Senator for Oyo North
- Incumbent
- Assumed office 9 June 2015
- Preceded by: Ayoola Agboola

Member of the House of Representatives of Nigeria from Oyo
- In office 3 June 2003 – 5 June 2007
- Constituency: Ogbomoso North/Ogbomoso South/Ori Ire

Personal details
- Party: All Progressives Congress
- Relations: Married with children
- Education: Ph.D
- Occupation: Politician
- Committees: Senate committee for ICT and cybercrime Senate committee on land and marine transport Senate committee on aviation
- Awards: Many including IICC Award

= Abdulfatai Buhari =

Nigerian politician

Abdulfatai Omotayo Buhari is a Nigerian politician born 1965 in Ogbomoso, Oyo State, Nigeria, who has served as senator representing Oyo North Senatorial district since 2015.
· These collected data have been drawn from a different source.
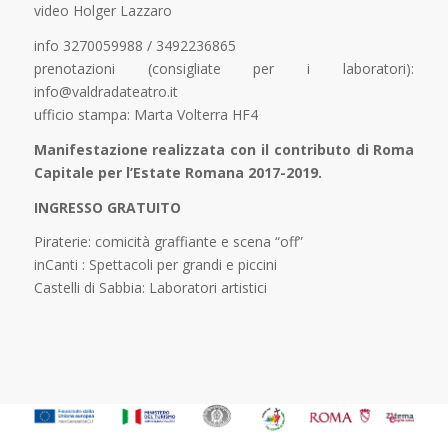
video Holger Lazzaro
info 3270059988 / 3492236865
prenotazioni (consigliate per i laboratori):
info@valdradateatro.it
ufficio stampa: Marta Volterra HF4
Manifestazione realizzata con il contributo di Roma
Capitale per l’Estate Romana 2017-2019.
INGRESSO GRATUITO
Piraterie: comicità graffiante e scena “off”
inCanti : Spettacoli per grandi e piccini
Castelli di Sabbia: Laboratori artistici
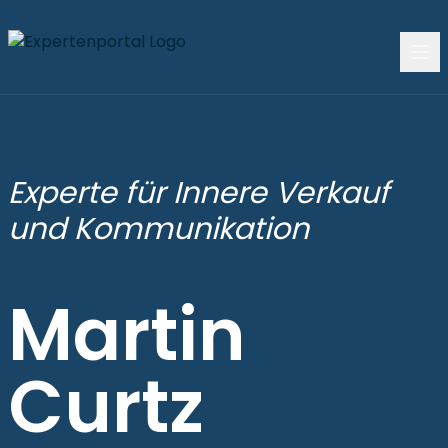
Experte für Innere Verkauf
und Kommunikation
Martin
Curtz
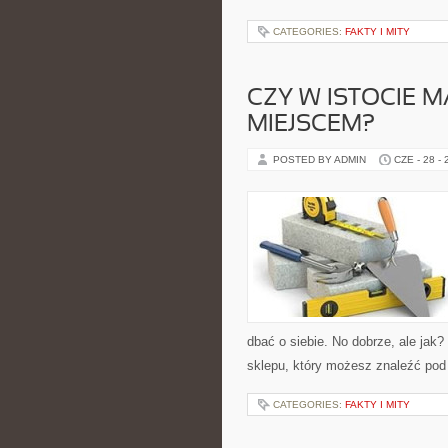
CATEGORIES:
FAKTY I MITY
CZY W ISTOCIE 
MIEJSCEM?
POSTED BY ADMIN
CZE - 28 -
dbać o siebie. No dobrze, ale jak
sklepu, który możesz znaleźć pod
CATEGORIES:
FAKTY I MITY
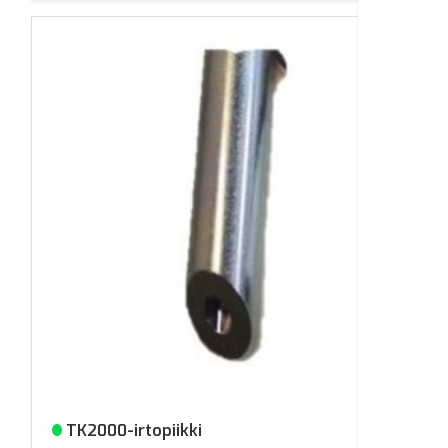
TK2000-irtopiikki
Varastossa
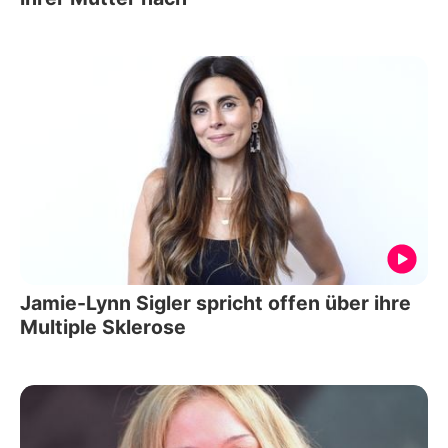
Jamie-Lynn Sigler spricht offen über ihre
Multiple Sklerose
He pursued Business Administration at University of Ilorin, earning a Bachelor of Science degree in 1985. He then furthered his education to Ahmadu Bello University Zaria (ABU Zaria), where he graduated with a master's in business administration in 1993. In 2009, where he obtained a PhD in public policy from the University of Abuja.

He was first elected during the 2015 senatorial elections and re-elected in 2019 where he ran for re-election and won with over 18,338 votes, triumphing over his PDP counterpart with a total of 107,703 votes to his name and also in 2023.

In 2003, he served as a member of the House of Representatives representing Ogbomoso North, Ogbomoso South and Ori Ire Federal Constituencies. In November 2015, he was appointed vice chairman of the senate committee on industry. Subsequently, he was again appointed chairman senate committee on ICT & Cyber Crime. He has served as a commissioner for local government and chieftaincy matters of Oyo State.

He was also the chairman of the Nigeria Senate committee on land and marine transport in the 9th senate.

He was named the chairman, Senate committee on aviation of the 10th senate on 8 August 2023.

He also held the following positions:

- Chairman at Land Transport Committee from June 2019 to June 2023
- Vice chairman at ICT and Cybercrime Committee from June 2019 to June 2023
- Chairman at ICT & Cyber Crime Committee from June 2015 to June 2019
- Vice-chairman at Industry Committee from June 2015 to June 2019
- Senator at Senate from May 2015 to May 2019
Fatai Buhari has been described a Tinubu-like senator

He declared his intention to contest the governorship ticket of the All Progressives Congress (APC) in Oyo State on December 7, 2025.